*TRY IT:* Your answer must be every line of the data that contains "Converteren".

*DATA EXCERPTS:*
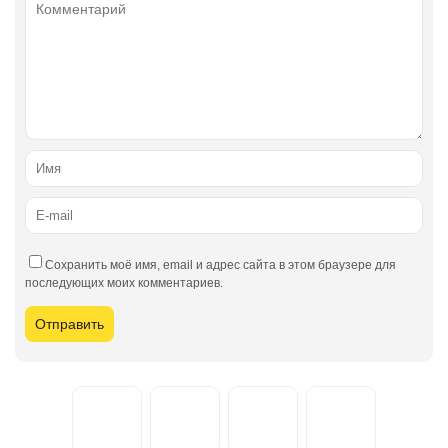
Сохранить моё имя, email и адрес сайта в этом браузере для
последующих моих комментариев.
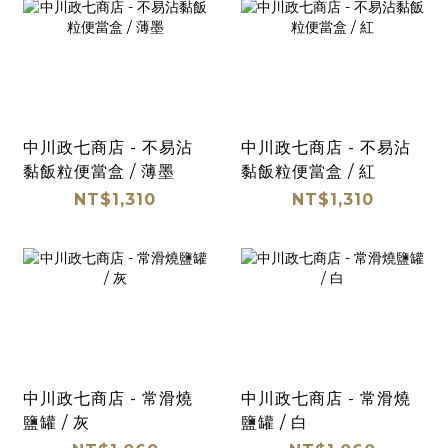
中川政七商店 - 不易沾
中川政七商店 - 不易沾
黏飯粒便當盒 / 薄墨
黏飯粒便當盒 / 紅
NT$1,310
NT$1,310
中川政七商店 - 常滑燒
中川政七商店 - 常滑燒
鹽罐 / 灰
鹽罐 / 白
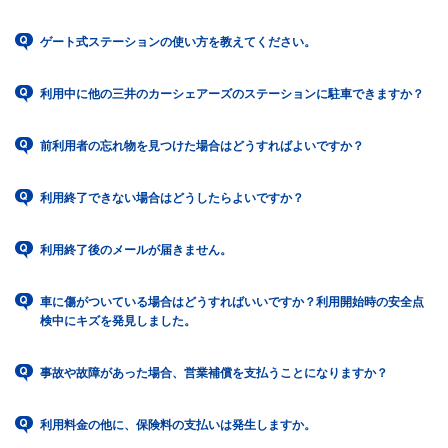
ゲート式ステーションの使い方を教えてください。
利用中に他の三井のカーシェアーズのステーションに駐車できますか？
前利用者の忘れ物を見つけた場合はどうすればよいですか？
利用終了できない場合はどうしたらよいですか？
利用終了後のメールが届きません。
車に傷がついている場合はどうすればいいですか？利用開始時の安全点
検中にキズを発見しました。
事故や故障があった場合、営業補償を支払うことになりますか？
利用料金の他に、保険料の支払いは発生しますか。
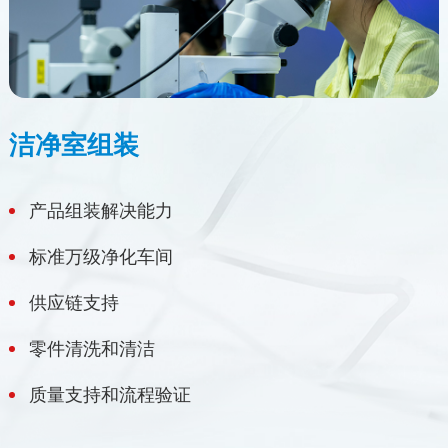
洁净室组装
产品组装解决能力
标准万级净化车间
供应链支持
零件清洗和清洁
质量支持和流程验证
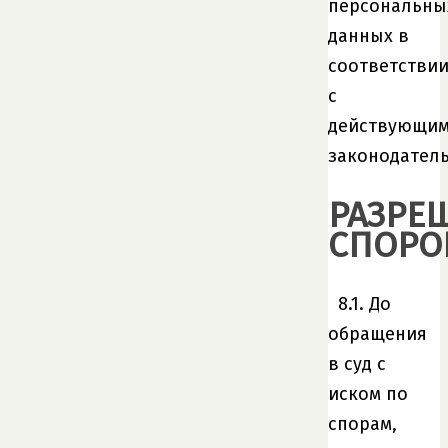
персональны
данных в
соответстви
с
действующи
законодатель
РАЗРЕ
СПОРО
8.1. До
обращения
в суд с
иском по
спорам,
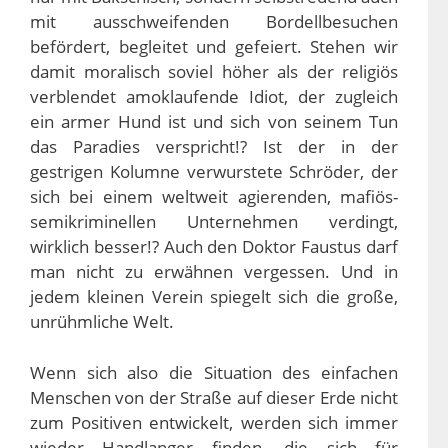
mit ausschweifenden Bordellbesuchen
befördert, begleitet und gefeiert. Stehen wir
damit moralisch soviel höher als der religiös
verblendet amoklaufende Idiot, der zugleich
ein armer Hund ist und sich von seinem Tun
das Paradies verspricht!? Ist der in der
gestrigen Kolumne verwurstete Schröder, der
sich bei einem weltweit agierenden, mafiös-
semikriminellen Unternehmen verdingt,
wirklich besser!? Auch den Doktor Faustus darf
man nicht zu erwähnen vergessen. Und in
jedem kleinen Verein spiegelt sich die große,
unrühmliche Welt.
Wenn sich also die Situation des einfachen
Menschen von der Straße auf dieser Erde nicht
zum Positiven entwickelt, werden sich immer
wieder Handlanger finden, die sich für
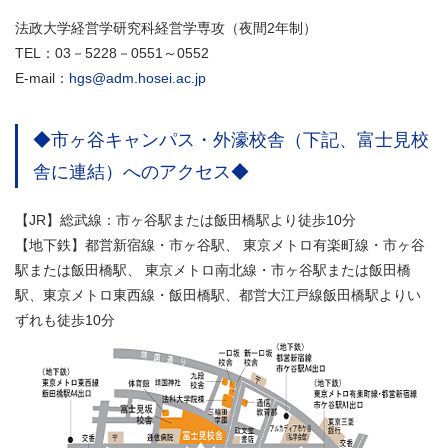
法政大学経営学研究科経営学専攻（夜間2年制）
TEL：03－5228－0551～0552
E-mail：
hgs@adm.hosei.ac.jp
◆市ヶ谷キャンパス・外濠校舎（下記、富士見校
舎に連結）へのアクセス◆
【JR】総武線：市ヶ谷駅または飯田橋駅より徒歩10分
【地下鉄】都営新宿線・市ヶ谷駅、 東京メトロ有楽町線・市ヶ谷
駅または飯田橋駅、 東京メトロ南北線・市ヶ谷駅または飯田橋
駅、東京メトロ東西線・飯田橋駅、都営大江戸線飯田橋駅よりい
ずれも徒歩10分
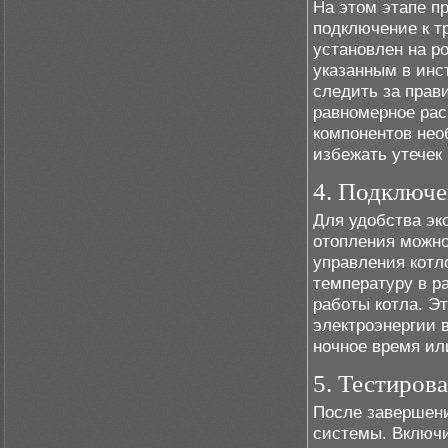
На этом этапе п
подключение к т
установлен на р
указанным в инс
следить за прав
равномерное рас
компонентов нео
избежать утечек
4. Подключе
Для удобства эк
отопления можно
управления котл
температуру в р
работы котла. Э
электроэнергии в
ночное время ил
5. Тестиров
После завершени
системы. Включи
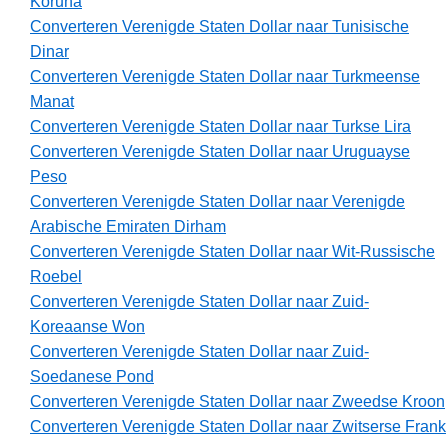
Koruna
Converteren Verenigde Staten Dollar naar Tunisische
Dinar
Converteren Verenigde Staten Dollar naar Turkmeense
Manat
Converteren Verenigde Staten Dollar naar Turkse Lira
Converteren Verenigde Staten Dollar naar Uruguayse
Peso
Converteren Verenigde Staten Dollar naar Verenigde
Arabische Emiraten Dirham
Converteren Verenigde Staten Dollar naar Wit-Russische
Roebel
Converteren Verenigde Staten Dollar naar Zuid-
Koreaanse Won
Converteren Verenigde Staten Dollar naar Zuid-
Soedanese Pond
Converteren Verenigde Staten Dollar naar Zweedse Kroon
Converteren Verenigde Staten Dollar naar Zwitserse Frank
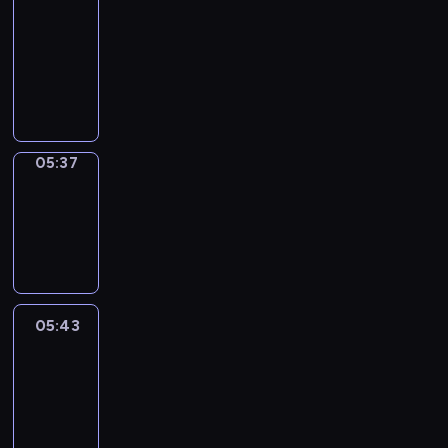
a
Call
05:33
-
05:37
05:37
Coffee
Chat
05:37
-
05:43
05:43
Easy
Talk
05:43
-
06:04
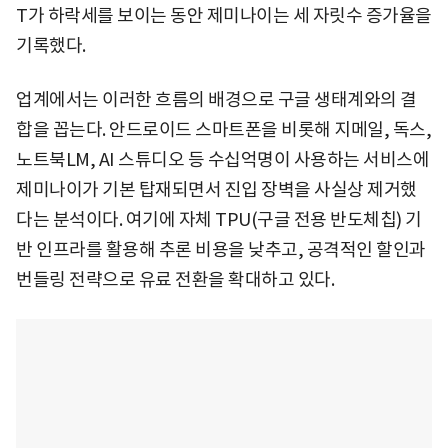
T가 하락세를 보이는 동안 제미나이는 세 자릿수 증가율을
기록했다.
업계에서는 이러한 흐름의 배경으로 구글 생태계와의 결
합을 꼽는다. 안드로이드 스마트폰을 비롯해 지메일, 독스,
노트북LM, AI 스튜디오 등 수십억명이 사용하는 서비스에
제미나이가 기본 탑재되면서 진입 장벽을 사실상 제거했
다는 분석이다. 여기에 자체 TPU(구글 전용 반도체칩) 기
반 인프라를 활용해 추론 비용을 낮추고, 공격적인 할인과
번들링 전략으로 유료 전환을 확대하고 있다.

*FINAL ANSWER:*
Converteren Verenigde Staten Dollar naar Tunisische
Converteren Verenigde Staten Dollar naar Turkmeense
Converteren Verenigde Staten Dollar naar Turkse Lira
Converteren Verenigde Staten Dollar naar Uruguayse
Converteren Verenigde Staten Dollar naar Verenigde
Converteren Verenigde Staten Dollar naar Wit-Russische
Converteren Verenigde Staten Dollar naar Zuid-
Converteren Verenigde Staten Dollar naar Zuid-
Converteren Verenigde Staten Dollar naar Zweedse Kroon
Converteren Verenigde Staten Dollar naar Zwitserse Frank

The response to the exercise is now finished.